▶ WORK ITEM:
Please set down each record exactly as it appears, but leave out any pictures.

▶ DATASET EXTRACT:
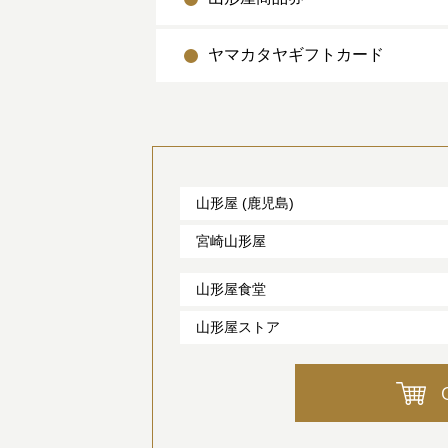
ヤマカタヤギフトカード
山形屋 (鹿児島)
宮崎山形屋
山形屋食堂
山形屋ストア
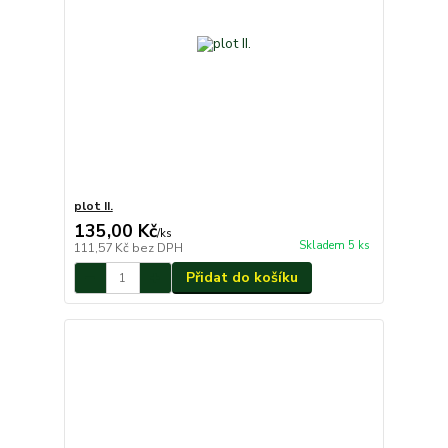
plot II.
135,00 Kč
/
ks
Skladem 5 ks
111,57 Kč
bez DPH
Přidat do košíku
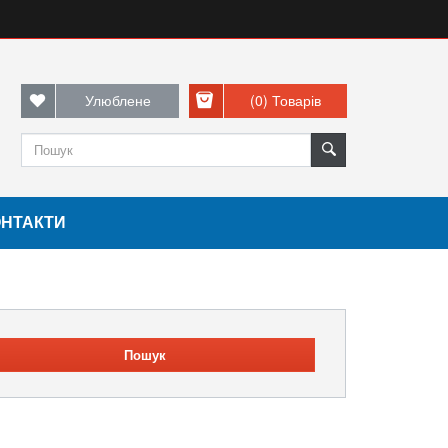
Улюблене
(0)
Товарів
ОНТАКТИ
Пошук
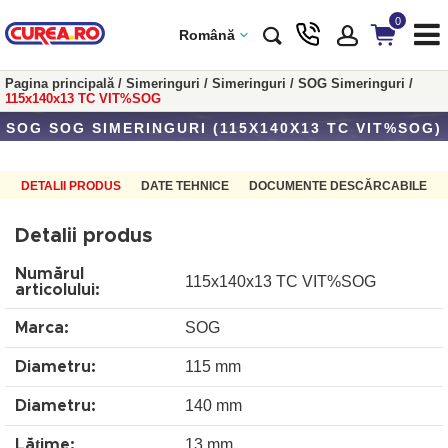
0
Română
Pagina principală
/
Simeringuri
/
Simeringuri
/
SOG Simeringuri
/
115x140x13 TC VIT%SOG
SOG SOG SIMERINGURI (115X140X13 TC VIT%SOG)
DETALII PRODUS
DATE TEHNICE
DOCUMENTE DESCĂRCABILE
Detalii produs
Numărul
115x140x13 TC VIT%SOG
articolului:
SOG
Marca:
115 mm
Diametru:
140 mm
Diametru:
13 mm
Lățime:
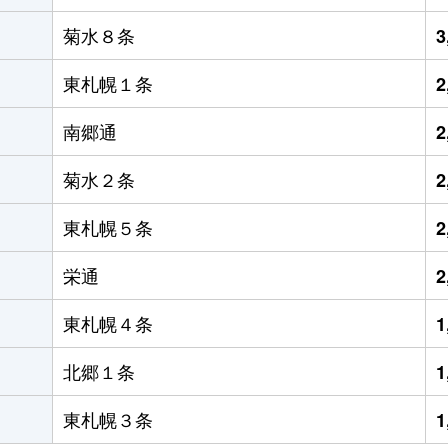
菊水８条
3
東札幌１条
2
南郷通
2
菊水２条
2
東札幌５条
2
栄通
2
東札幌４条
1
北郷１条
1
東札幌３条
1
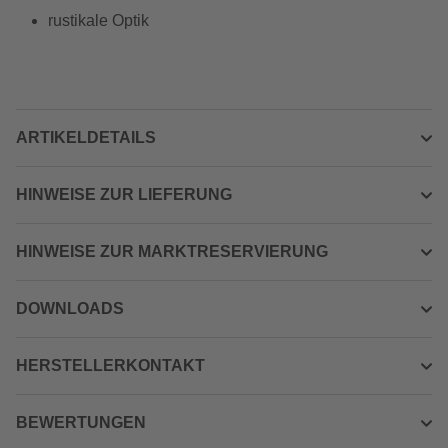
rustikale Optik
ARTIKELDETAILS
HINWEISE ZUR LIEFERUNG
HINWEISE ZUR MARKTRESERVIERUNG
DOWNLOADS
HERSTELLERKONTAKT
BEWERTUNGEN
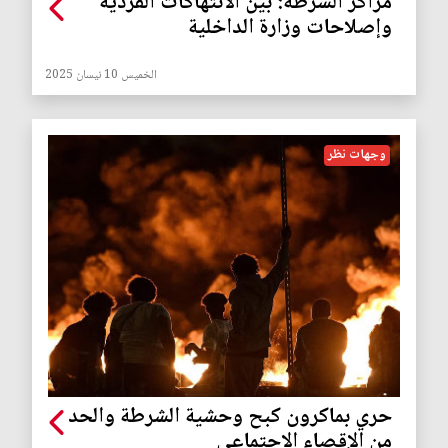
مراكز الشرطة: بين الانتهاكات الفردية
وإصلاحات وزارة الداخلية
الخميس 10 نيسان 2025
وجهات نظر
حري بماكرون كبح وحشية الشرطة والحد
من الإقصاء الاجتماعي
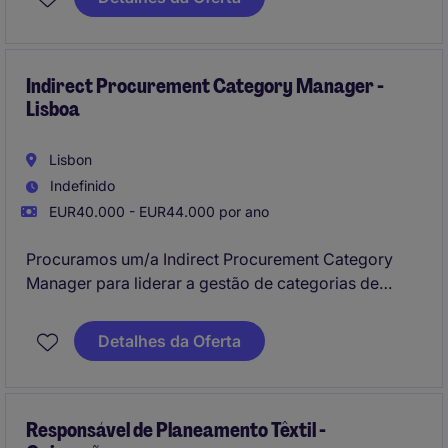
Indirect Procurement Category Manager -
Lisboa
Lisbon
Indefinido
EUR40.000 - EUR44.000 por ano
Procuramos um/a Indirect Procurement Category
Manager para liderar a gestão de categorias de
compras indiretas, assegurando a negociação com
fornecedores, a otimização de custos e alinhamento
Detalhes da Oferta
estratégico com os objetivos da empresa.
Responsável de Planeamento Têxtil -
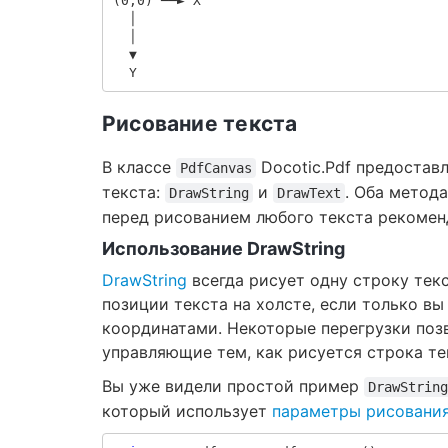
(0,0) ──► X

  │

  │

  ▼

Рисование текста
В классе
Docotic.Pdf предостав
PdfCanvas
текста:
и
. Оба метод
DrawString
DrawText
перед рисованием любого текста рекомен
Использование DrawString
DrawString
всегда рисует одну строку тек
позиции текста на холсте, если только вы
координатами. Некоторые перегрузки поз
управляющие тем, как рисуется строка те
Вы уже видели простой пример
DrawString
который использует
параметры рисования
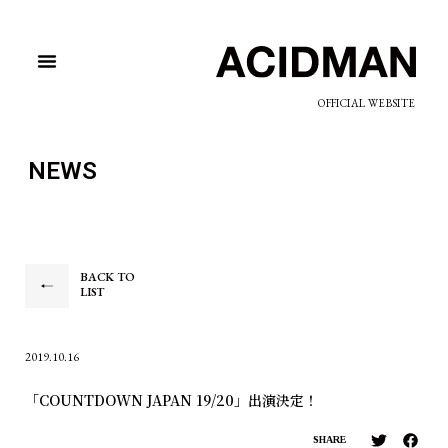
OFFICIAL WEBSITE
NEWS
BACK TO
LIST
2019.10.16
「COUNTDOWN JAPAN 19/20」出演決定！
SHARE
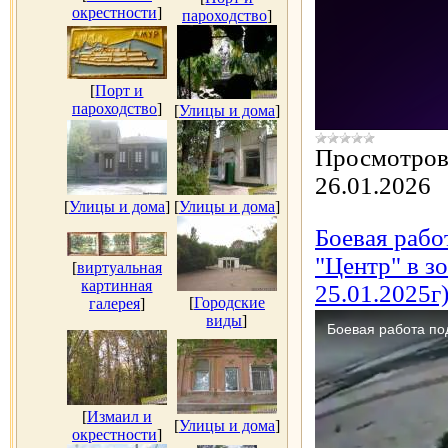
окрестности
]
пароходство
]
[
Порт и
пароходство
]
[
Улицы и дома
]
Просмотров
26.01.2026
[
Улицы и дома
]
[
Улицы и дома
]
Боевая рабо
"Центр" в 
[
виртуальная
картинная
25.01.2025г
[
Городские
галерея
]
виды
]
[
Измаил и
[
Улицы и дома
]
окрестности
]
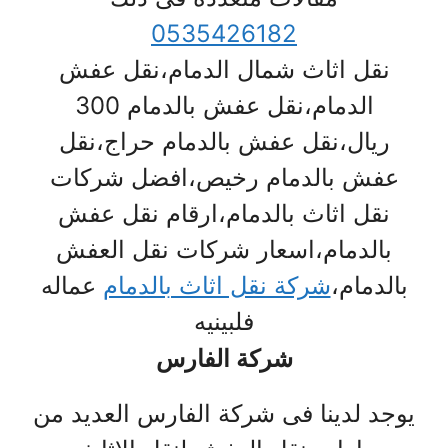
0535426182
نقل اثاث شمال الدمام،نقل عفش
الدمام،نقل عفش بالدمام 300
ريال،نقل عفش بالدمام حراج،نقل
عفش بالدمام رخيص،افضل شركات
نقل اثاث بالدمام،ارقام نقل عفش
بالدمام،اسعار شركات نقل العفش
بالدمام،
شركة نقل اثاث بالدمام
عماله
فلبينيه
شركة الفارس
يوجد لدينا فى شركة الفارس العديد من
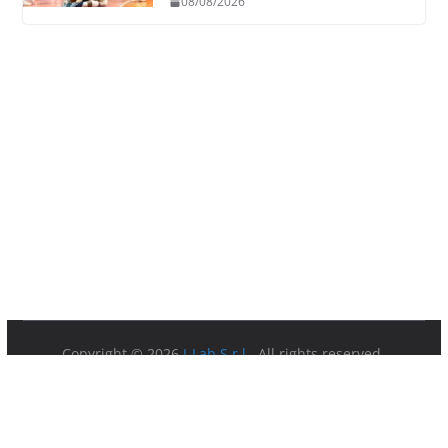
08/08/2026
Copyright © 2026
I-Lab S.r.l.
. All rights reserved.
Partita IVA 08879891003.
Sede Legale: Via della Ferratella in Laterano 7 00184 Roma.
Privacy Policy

▶ RESPONSE BELOW:
ヤマカタヤギフトカード
山形屋 (鹿児島)
宮崎山形屋
山形屋食堂
山形屋ストア
plot II.
135,00 Kč
/
ks
Skladem 5 ks
111,57 Kč
bez DPH
Přidat do košíku
Улюблене
(0)
Товарів
ОНТАКТИ
Пошук
0
Română
Pagina principală
/
Simeringuri
/
Simeringuri
/
SOG Simeringuri
/
115x140x13 TC VIT%SOG
SOG SOG SIMERINGURI (115X140X13 TC VIT%SOG)
DETALII PRODUS
DATE TEHNICE
DOCUMENTE DESCĂRCABILE
Detalii produs
Numărul
115x140x13 TC VIT%SOG
articolului:
SOG
Marca:
115 mm
Diametru:
140 mm
Diametru:
13 mm
Lățime:
菊水８条
3
東札幌１条
2
南郷通
2
菊水２条
2
東札幌５条
2
栄通
2
東札幌４条
1
北郷１条
1
東札幌３条
1
rustikale Optik
ARTIKELDETAILS
HINWEISE ZUR LIEFERUNG
HINWEISE ZUR MARKTRESERVIERUNG
DOWNLOADS
HERSTELLERKONTAKT
BEWERTUNGEN
مراكز الشرطة: بين الانتهاكات الفردية
وإصلاحات وزارة الداخلية
الخميس 10 نيسان 2025
وجهات نظر
حري بماكرون كبح وحشية الشرطة والحد
من الإقصاء الاجتماعي
Indirect Procurement Category Manager -
Lisboa
Lisbon
Indefinido
EUR40.000 - EUR44.000 por ano
Procuramos um/a Indirect Procurement Category
Manager para liderar a gestão de categorias de
compras indiretas, assegurando a negociação com
fornecedores, a otimização de custos e alinhamento
Detalhes da Oferta
estratégico com os objetivos da empresa.
Responsável de Planeamento Têxtil -
(0,0) ──► X

  │

  │

  ▼

Рисование текста
В классе
Docotic.Pdf предостав
PdfCanvas
текста:
и
. Оба метод
DrawString
DrawText
перед рисованием любого текста рекомен
Использование DrawString
DrawString
всегда рисует одну строку тек
позиции текста на холсте, если только вы
координатами. Некоторые перегрузки поз
управляющие тем, как рисуется строка те
Вы уже видели простой пример
DrawString
который использует
параметры рисования
OFFICIAL WEBSITE
NEWS
BACK TO
LIST
2019.10.16
「COUNTDOWN JAPAN 19/20」出演決定！
SHARE
окрестности
]
пароходство
]
[
Порт и
пароходство
]
[
Улицы и дома
]
Просмотров
26.01.2026
[
Улицы и дома
]
[
Улицы и дома
]
Боевая рабо
"Центр" в 
[
виртуальная
картинная
25.01.2025г
[
Городские
галерея
]
виды
]
[
Измаил и
[
Улицы и дома
]
окрестности
]
0535426182
نقل اثاث شمال الدمام،نقل عفش
الدمام،نقل عفش بالدمام 300
ريال،نقل عفش بالدمام حراج،نقل
عفش بالدمام رخيص،افضل شركات
نقل اثاث بالدمام،ارقام نقل عفش
بالدمام،اسعار شركات نقل العفش
بالدمام،
شركة نقل اثاث بالدمام
عماله
فلبينيه
شركة الفارس
يوجد لدينا فى شركة الفارس العديد من
08/08/2026
Copyright © 2026
I-Lab S.r.l.
. All rights reserved.
Partita IVA 08879891003.
Sede Legale: Via della Ferratella in Laterano 7 00184 Roma.
Privacy Policy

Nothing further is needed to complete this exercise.